**What the task requires**
For this exercise, write out exactly the lines of the material from the one containing "柏本達也（東名古屋CCシニアチャンピオン）" through the end, both ends included, and nothing more.

**Supplied material**
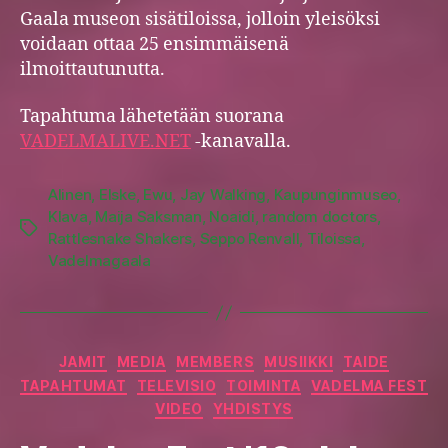
Gaala museon sisätiloissa, jolloin yleisöksi
voidaan ottaa 25 ensimmäisenä
ilmoittautunutta.
Tapahtuma lähetetään suorana
VADELMALIVE.NET
-kanavalla.
Alinen
,
Elske
,
Ewu
,
Jay Walking
,
Kaupunginmuseo
,
Klava
,
Maija Saksman
,
Noaidi
,
random doctors
,
Tags
Rattlesnake Shakers
,
Seppo Renvall
,
Tiloissa
,
Vadelmagaala
Categories
JAMIT
MEDIA
MEMBERS
MUSIIKKI
TAIDE
TAPAHTUMAT
TELEVISIO
TOIMINTA
VADELMA FEST
VIDEO
YHDISTYS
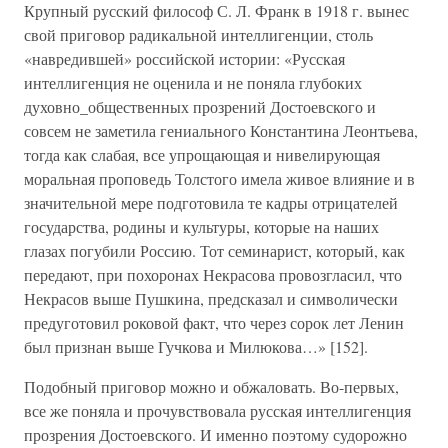
Крупный русский философ С. Л. Франк в 1918 г. вынес
свой приговор радикальной интеллигенции, столь
«навредившей» российской истории: «Русская
интеллигенция не оценила и не поняла глубоких
духовно_общественных прозрений Достоевского и
совсем не заметила гениального Константина Леонтьева,
тогда как слабая, все упрощающая и нивелирующая
моральная проповедь Толстого имела живое влияние и в
значительной мере подготовила те кадры отрицателей
государства, родины и культуры, которые на наших
глазах погубили Россию. Тот семинарист, который, как
передают, при похоронах Некрасова провозгласил, что
Некрасов выше Пушкина, предсказал и символически
предуготовил роковой факт, что через сорок лет Ленин
был признан выше Гучкова и Милюкова…» [152].
Подобный приговор можно и обжаловать. Во-первых,
все же поняла и прочувствовала русская интеллигенция
прозрения Достоевского. И именно поэтому судорожно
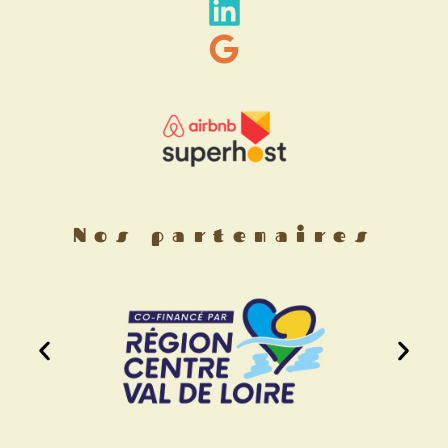
Nos partenaires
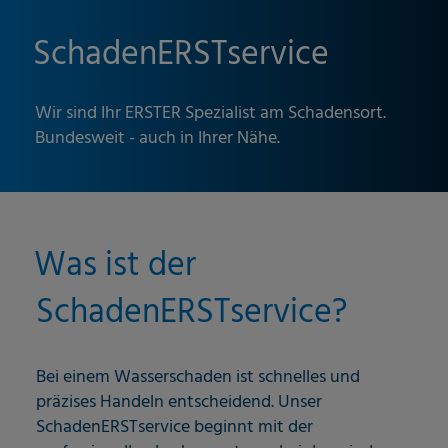
SchadenERSTservice
Wir sind Ihr ERSTER Spezialist am Schadensort.
Bundesweit - auch in Ihrer Nähe.
Was ist der
SchadenERSTservice?
Bei einem Wasserschaden ist schnelles und
präzises Handeln entscheidend. Unser
SchadenERSTservice beginnt mit der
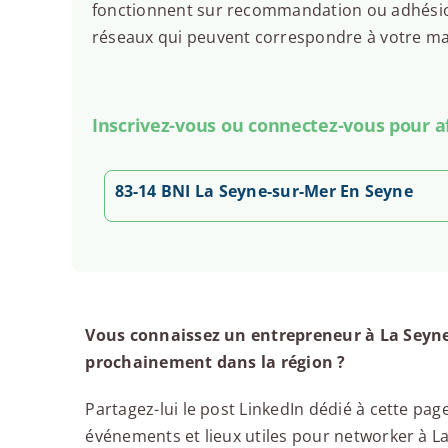
fonctionnent sur recommandation ou adhésion.
réseaux qui peuvent correspondre à votre man
Inscrivez-vous ou connectez-vous pour aff
83-14 BNI La Seyne-sur-Mer En Seyne
Vous connaissez un entrepreneur à La Seyne
prochainement dans la région ?
Partagez-lui le post LinkedIn dédié à cette page
événements et lieux utiles pour networker à La 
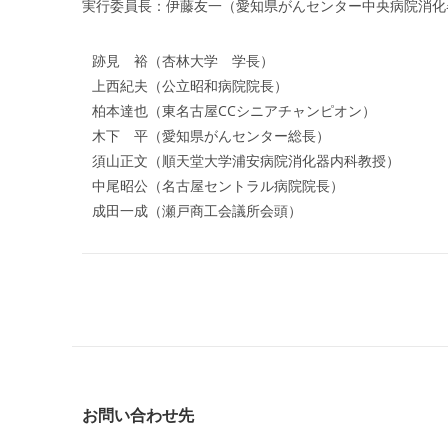
実行委員長：伊藤友一（愛知県がんセンター中央病院消化
跡見 裕（杏林大学 学長）
上西紀夫（公立昭和病院院長）
柏本達也（東名古屋CCシニアチャンピオン）
木下 平（愛知県がんセンター総長）
須山正文（順天堂大学浦安病院消化器内科教授）
中尾昭公（名古屋セントラル病院院長）
成田一成（瀬戸商工会議所会頭）
お問い合わせ先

**Finished task**
柏本達也（東名古屋CCシニアチャンピオン）
木下 平（愛知県がんセンター総長）
須山正文（順天堂大学浦安病院消化器内科教授）
中尾昭公（名古屋セントラル病院院長）
成田一成（瀬戸商工会議所会頭）
お問い合わせ先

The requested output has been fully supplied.